Il est dit par le parquet que soi-disant F. sélectionnerait des personnes qui pourraient le suivre et participer à une révolution armée. Or dans une écoute du 2 avril 2020, avant qu’il aille à Parcoul, il n’y a aucune certitude sur l’endroit où F. va passer le confinement. Il y avait 2 possibilités, et il dit vouloir aller à Parcoul « s’iels (les habitant·es) sont sympas ». Est-ce que je recrute des gens dans le but de mener une lutte armée parce que je les trouvent « sympas » ? (se retournant vers les inculpé-e-s :  « Voilà, il vous a trouvées sympas… Et vous êtes là ! »)

Pour moi, il ne les sélectionne pas, parce qu’il est allé chez elleux un peu par hasard. 

Sur la confection d’explosifs qui a eu lieu, tout le monde met la main à la pâte. Et moi, ce que je retiens de tout ça, c’est que F. n’a plus du tout envie d’en refaire. 

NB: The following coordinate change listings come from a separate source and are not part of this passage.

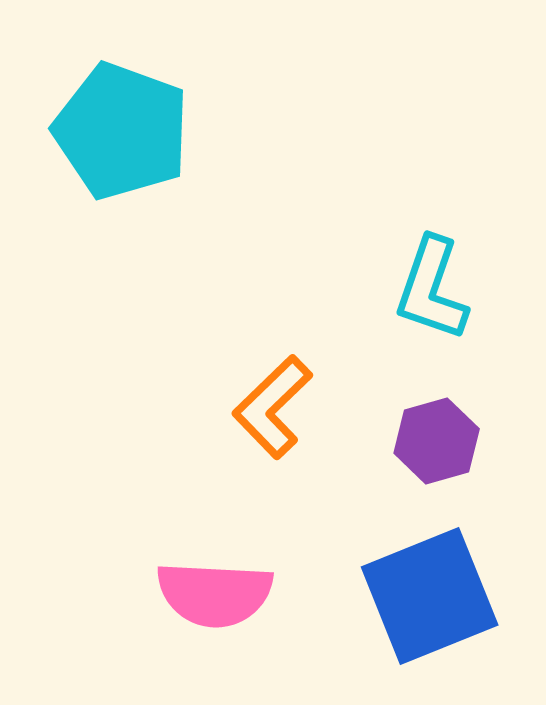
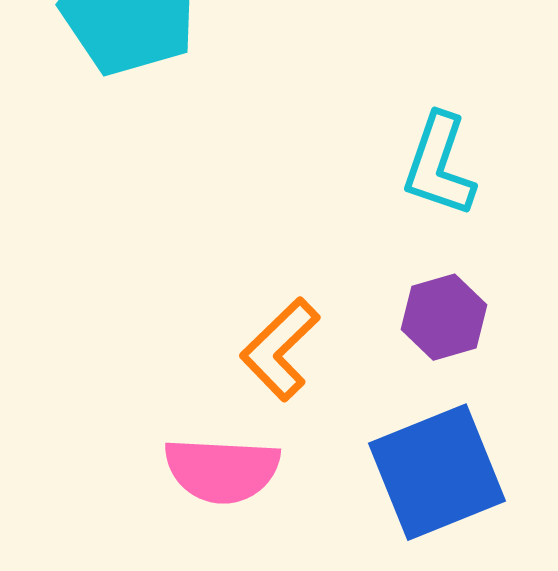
orange L-shape: (273, 407) -> (280, 349), moved

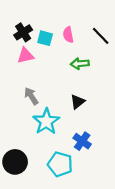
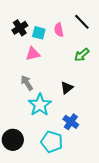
black line: (101, 36) -> (82, 22), moved
pink triangle: (25, 56) -> (33, 54), moved
green arrow: (80, 64) -> (82, 55), moved, turned -35

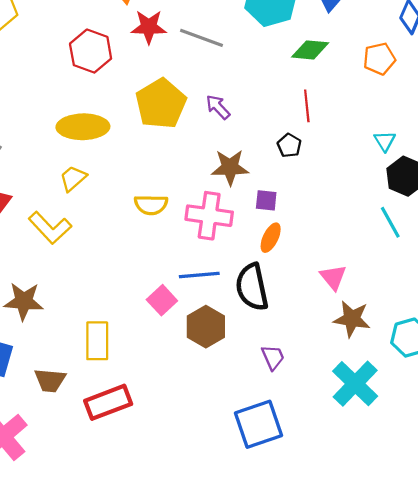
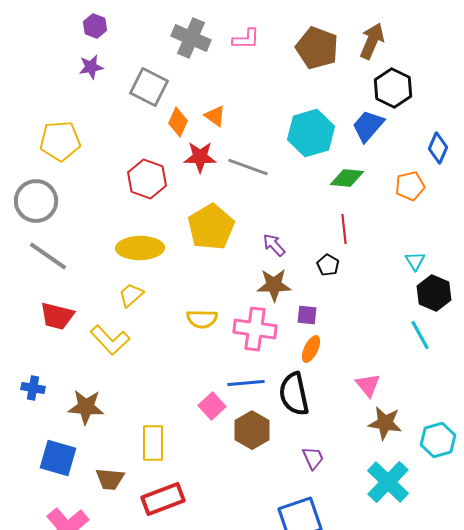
purple arrow: (218, 107) -> (274, 245), moved

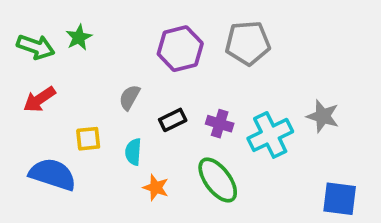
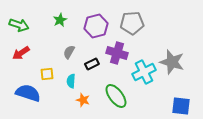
green star: (79, 37) -> (60, 20), moved
gray star: (323, 116) -> (172, 62), size x1.4
purple cross: (220, 124) -> (117, 53), moved, size x1.5

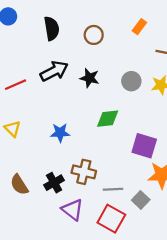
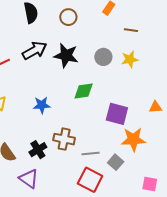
black star: (89, 78) -> (66, 55), size x1.4
purple triangle: (73, 210) -> (29, 179), moved

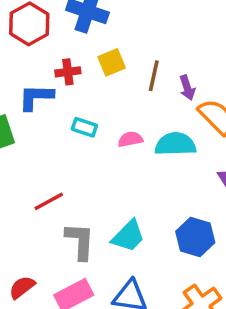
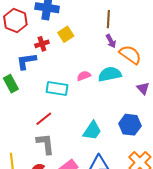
brown line: (154, 76) -> (108, 19), moved
cyan rectangle: (84, 127) -> (57, 88), moved, size x1.5
gray L-shape: (80, 241) -> (45, 144), moved

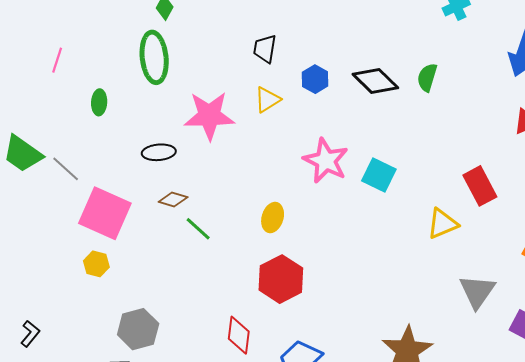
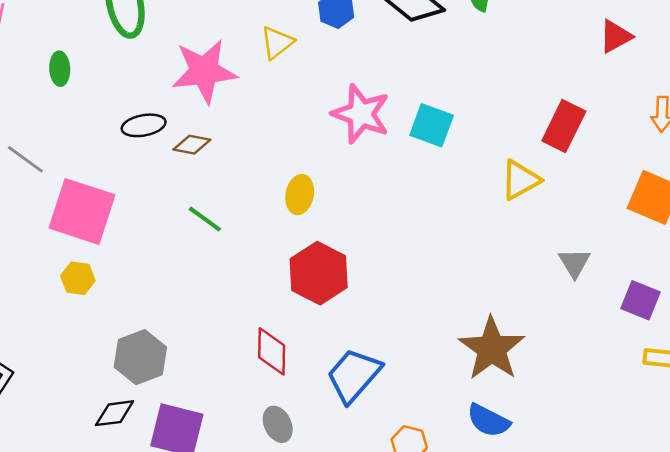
red rectangle: (480, 186) -> (564, 126), turned 60
brown diamond: (173, 199) -> (192, 145), moved
gray triangle: (477, 291) -> (574, 263), size x0.7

Du côté du ministère public, la seule preuve de sa prétendue volonté d’en refaire, c’est que dans son camion il gardait les éléments pouvant servir d’ingrédients. Moi, je pense que tout cela y a été juste oublié. 

Dans le deuxième rapport de l’expert, à la dernière page, le résultat d’analyse de la cuisinière du camion est négatif. Il est dit que potentiellement, si la manipulation date d’il y a plusieurs mois, les traces deviennent moins visibles, voire imperceptibles. F. n’en a donc pas refait depuis plusieurs mois… On va régler la question de la restitution des scellés maintenant, ce sera fait : on voudrait récupérer les poèles, une marmite intégrale et les bâtons d’encens.

Moi ce que je vois, c’est qu’il n’est pas mentionné dans le dossier que F. aurait refait des essais d’explosifs. On vous demande de condamner F. là-dessus alors qu’il n’en a pas refait, et que visiblement il n’en avait pas l’intention. 

Dans le réquisitoire, au début le projet serait la « destruction de la civilisation ». Et maintenant, qu’est-ce qu’on a comme éléments pour établir ce fameux objectif ?  Un texte en grec pour l’ouverture de squats ? (il fait le lien avec un livre).

Il évoque un manifeste : « Le soleil se lève toujours ». Jusque-là, ce manifeste n’avait pas intéressé et maintenant il devient la colonne vertébrale de ce dossier ! On en apprend l’existence en août 2021, lors d’une exploitation de scellés. Et on nous dit : « Tout est là ! ». Il s’agit d’un fichier sur les plus de 1400 fichiers PDF que contenait ce scellé. 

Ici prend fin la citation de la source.